Records contained in a dataset:
======

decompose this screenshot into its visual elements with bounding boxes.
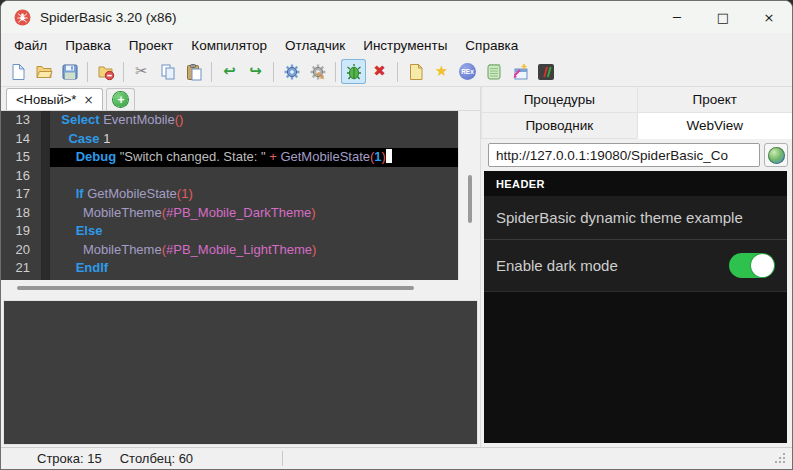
toolbar: ✂↩↪✎✖★REx [1,57,792,87]
status-divider [282,451,283,466]
code-text: MobileTheme(#PB_Mobile_LightTheme) [50,241,458,260]
toolbar-separator [211,62,212,82]
menu-bar: ФайлПравкаПроектКомпиляторОтладчикИнстру… [1,33,792,57]
status-bar: Строка: 15 Столбец: 60 [1,447,792,469]
text-cursor [386,149,392,163]
fold-margin [41,241,50,260]
code-text: If GetMobileState(1) [50,185,458,204]
copy-icon[interactable] [155,59,180,84]
code-line-17[interactable]: 17 If GetMobileState(1) [1,185,458,204]
toggle-knob [751,254,774,277]
editor-row: 13 Select EventMobile()14 Case 115 Debug… [1,111,480,280]
webview-empty-area [484,292,787,443]
editor-tab-new-file[interactable]: <Новый>* × [6,88,103,110]
menu-edit[interactable]: Правка [56,35,120,56]
compile-run-icon[interactable] [279,59,304,84]
rex-icon[interactable]: REx [455,59,480,84]
syntax-check-icon[interactable]: ✎ [305,59,330,84]
url-input[interactable] [488,143,760,167]
editor-column: <Новый>* × + 13 Select EventMobile()14 C… [1,87,480,447]
kill-program-icon[interactable]: ✖ [367,59,392,84]
code-line-16[interactable]: 16 [1,167,458,186]
editor-hscrollbar[interactable] [1,280,480,296]
main-area: <Новый>* × + 13 Select EventMobile()14 C… [1,87,792,447]
toolbar-separator [87,62,88,82]
window-title: SpiderBasic 3.20 (x86) [40,10,177,25]
close-button[interactable]: × [746,1,792,33]
webview-page-title: SpiderBasic dynamic theme example [484,196,787,239]
code-line-13[interactable]: 13 Select EventMobile() [1,111,458,130]
status-column: Столбец: 60 [120,451,193,466]
new-source-icon[interactable] [5,59,30,84]
code-line-18[interactable]: 18 MobileTheme(#PB_Mobile_DarkTheme) [1,204,458,223]
debug-output-panel [3,300,478,445]
menu-tools[interactable]: Инструменты [354,35,456,56]
debugger-icon[interactable] [341,59,366,84]
panel-tab-project[interactable]: Проект [637,87,793,113]
code-line-15[interactable]: 15 Debug "Switch changed. State: " + Get… [1,148,458,167]
minimize-button[interactable]: ─ [654,1,700,33]
dark-mode-toggle[interactable] [729,253,775,278]
form-designer-icon[interactable] [403,59,428,84]
navigate-button[interactable] [764,143,788,167]
window-controls: ─□× [654,1,792,33]
code-editor[interactable]: 13 Select EventMobile()14 Case 115 Debug… [1,111,458,280]
code-text: Select EventMobile() [50,111,458,130]
code-line-20[interactable]: 20 MobileTheme(#PB_Mobile_LightTheme) [1,241,458,260]
line-number: 15 [1,148,41,167]
plus-icon: + [113,92,128,107]
dark-mode-label: Enable dark mode [496,257,618,274]
toolbar-separator [335,62,336,82]
dark-mode-row: Enable dark mode [484,240,787,291]
vscrollbar-thumb[interactable] [468,175,472,223]
line-number: 13 [1,111,41,130]
svg-text:✎: ✎ [316,70,325,81]
fold-margin [41,259,50,278]
code-text: Case 1 [50,130,458,149]
fold-margin [41,111,50,130]
url-bar [481,139,792,171]
fold-margin [41,185,50,204]
code-line-19[interactable]: 19 Else [1,222,458,241]
menu-help[interactable]: Справка [456,35,527,56]
globe-icon [768,147,785,164]
cut-icon[interactable]: ✂ [129,59,154,84]
status-line: Строка: 15 [37,451,102,466]
maximize-button[interactable]: □ [700,1,746,33]
toolbar-separator [273,62,274,82]
tab-close-icon[interactable]: × [83,93,93,107]
code-line-14[interactable]: 14 Case 1 [1,130,458,149]
code-text: Else [50,222,458,241]
hscrollbar-thumb[interactable] [17,286,414,290]
open-file-icon[interactable] [31,59,56,84]
menu-debugger[interactable]: Отладчик [276,35,354,56]
side-panel: ПроцедурыПроектПроводникWebView HEADER S… [480,87,792,447]
editor-vscrollbar[interactable] [458,111,480,280]
fold-margin [41,222,50,241]
new-tab-button[interactable]: + [106,88,135,110]
new-window-icon[interactable] [507,59,532,84]
panel-tab-explorer[interactable]: Проводник [481,113,637,139]
notes-icon[interactable] [481,59,506,84]
save-file-icon[interactable] [57,59,82,84]
side-panel-tabs: ПроцедурыПроектПроводникWebView [481,87,792,139]
code-line-21[interactable]: 21 EndIf [1,259,458,278]
menu-compiler[interactable]: Компилятор [182,35,276,56]
panel-tab-webview[interactable]: WebView [637,113,793,139]
resize-grip[interactable] [775,453,787,465]
fold-margin [41,204,50,223]
undo-icon[interactable]: ↩ [217,59,242,84]
redo-icon[interactable]: ↪ [243,59,268,84]
line-number: 17 [1,185,41,204]
menu-project[interactable]: Проект [120,35,182,56]
webview-panel: HEADER SpiderBasic dynamic theme example… [484,171,787,443]
webview-content: SpiderBasic dynamic theme example Enable… [484,196,787,292]
close-file-icon[interactable] [93,59,118,84]
theme-icon[interactable] [533,59,558,84]
webview-header: HEADER [484,171,787,196]
panel-tab-procedures[interactable]: Процедуры [481,87,637,113]
code-text [50,167,458,186]
favorites-icon[interactable]: ★ [429,59,454,84]
menu-file[interactable]: Файл [5,35,56,56]
paste-icon[interactable] [181,59,206,84]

======

Omitting the images, transcribe every record exactly.

decompose this screenshot into its visual elements with bounding boxes.
toolbar: ✂↩↪✎✖★REx [1,57,792,87]
status-divider [282,451,283,466]
code-text: MobileTheme(#PB_Mobile_LightTheme) [50,241,458,260]
toolbar-separator [211,62,212,82]
menu-bar: ФайлПравкаПроектКомпиляторОтладчикИнстру… [1,33,792,57]
status-bar: Строка: 15 Столбец: 60 [1,447,792,469]
text-cursor [386,149,392,163]
fold-margin [41,241,50,260]
code-text: If GetMobileState(1) [50,185,458,204]
copy-icon[interactable] [155,59,180,84]
code-line-17[interactable]: 17 If GetMobileState(1) [1,185,458,204]
toggle-knob [751,254,774,277]
editor-row: 13 Select EventMobile()14 Case 115 Debug… [1,111,480,280]
webview-empty-area [484,292,787,443]
editor-tab-new-file[interactable]: <Новый>* × [6,88,103,110]
menu-edit[interactable]: Правка [56,35,120,56]
compile-run-icon[interactable] [279,59,304,84]
rex-icon[interactable]: REx [455,59,480,84]
syntax-check-icon[interactable]: ✎ [305,59,330,84]
url-input[interactable] [488,143,760,167]
editor-column: <Новый>* × + 13 Select EventMobile()14 C… [1,87,480,447]
kill-program-icon[interactable]: ✖ [367,59,392,84]
code-line-16[interactable]: 16 [1,167,458,186]
editor-hscrollbar[interactable] [1,280,480,296]
main-area: <Новый>* × + 13 Select EventMobile()14 C… [1,87,792,447]
toolbar-separator [87,62,88,82]
window-title: SpiderBasic 3.20 (x86) [40,10,177,25]
close-button[interactable]: × [746,1,792,33]
webview-page-title: SpiderBasic dynamic theme example [484,196,787,239]
code-line-13[interactable]: 13 Select EventMobile() [1,111,458,130]
status-column: Столбец: 60 [120,451,193,466]
new-source-icon[interactable] [5,59,30,84]
code-line-18[interactable]: 18 MobileTheme(#PB_Mobile_DarkTheme) [1,204,458,223]
debug-output-panel [3,300,478,445]
menu-tools[interactable]: Инструменты [354,35,456,56]
debugger-icon[interactable] [341,59,366,84]
panel-tab-project[interactable]: Проект [637,87,793,113]
code-line-15[interactable]: 15 Debug "Switch changed. State: " + Get… [1,148,458,167]
minimize-button[interactable]: ─ [654,1,700,33]
dark-mode-toggle[interactable] [729,253,775,278]
form-designer-icon[interactable] [403,59,428,84]
navigate-button[interactable] [764,143,788,167]
window-controls: ─□× [654,1,792,33]
code-editor[interactable]: 13 Select EventMobile()14 Case 115 Debug… [1,111,458,280]
code-text: Select EventMobile() [50,111,458,130]
code-line-20[interactable]: 20 MobileTheme(#PB_Mobile_LightTheme) [1,241,458,260]
line-number: 15 [1,148,41,167]
plus-icon: + [113,92,128,107]
dark-mode-label: Enable dark mode [496,257,618,274]
toolbar-separator [335,62,336,82]
dark-mode-row: Enable dark mode [484,240,787,291]
vscrollbar-thumb[interactable] [468,175,472,223]
line-number: 13 [1,111,41,130]
svg-text:✎: ✎ [316,70,325,81]
fold-margin [41,259,50,278]
code-text: Case 1 [50,130,458,149]
fold-margin [41,111,50,130]
url-bar [481,139,792,171]
fold-margin [41,185,50,204]
code-line-19[interactable]: 19 Else [1,222,458,241]
menu-help[interactable]: Справка [456,35,527,56]
globe-icon [768,147,785,164]
cut-icon[interactable]: ✂ [129,59,154,84]
status-line: Строка: 15 [37,451,102,466]
maximize-button[interactable]: □ [700,1,746,33]
toolbar-separator [273,62,274,82]
tab-close-icon[interactable]: × [83,93,93,107]
code-line-14[interactable]: 14 Case 1 [1,130,458,149]
code-text: Else [50,222,458,241]
hscrollbar-thumb[interactable] [17,286,414,290]
open-file-icon[interactable] [31,59,56,84]
menu-debugger[interactable]: Отладчик [276,35,354,56]
side-panel: ПроцедурыПроектПроводникWebView HEADER S… [480,87,792,447]
editor-vscrollbar[interactable] [458,111,480,280]
fold-margin [41,222,50,241]
new-tab-button[interactable]: + [106,88,135,110]
new-window-icon[interactable] [507,59,532,84]
panel-tab-explorer[interactable]: Проводник [481,113,637,139]
notes-icon[interactable] [481,59,506,84]
save-file-icon[interactable] [57,59,82,84]
side-panel-tabs: ПроцедурыПроектПроводникWebView [481,87,792,139]
code-line-21[interactable]: 21 EndIf [1,259,458,278]
menu-compiler[interactable]: Компилятор [182,35,276,56]
panel-tab-webview[interactable]: WebView [637,113,793,139]
resize-grip[interactable] [775,453,787,465]
fold-margin [41,204,50,223]
undo-icon[interactable]: ↩ [217,59,242,84]
redo-icon[interactable]: ↪ [243,59,268,84]
line-number: 17 [1,185,41,204]
menu-project[interactable]: Проект [120,35,182,56]
webview-panel: HEADER SpiderBasic dynamic theme example… [484,171,787,443]
webview-content: SpiderBasic dynamic theme example Enable… [484,196,787,292]
close-file-icon[interactable] [93,59,118,84]
theme-icon[interactable] [533,59,558,84]
webview-header: HEADER [484,171,787,196]
panel-tab-procedures[interactable]: Процедуры [481,87,637,113]
code-text [50,167,458,186]
favorites-icon[interactable]: ★ [429,59,454,84]
menu-file[interactable]: Файл [5,35,56,56]
paste-icon[interactable] [181,59,206,84]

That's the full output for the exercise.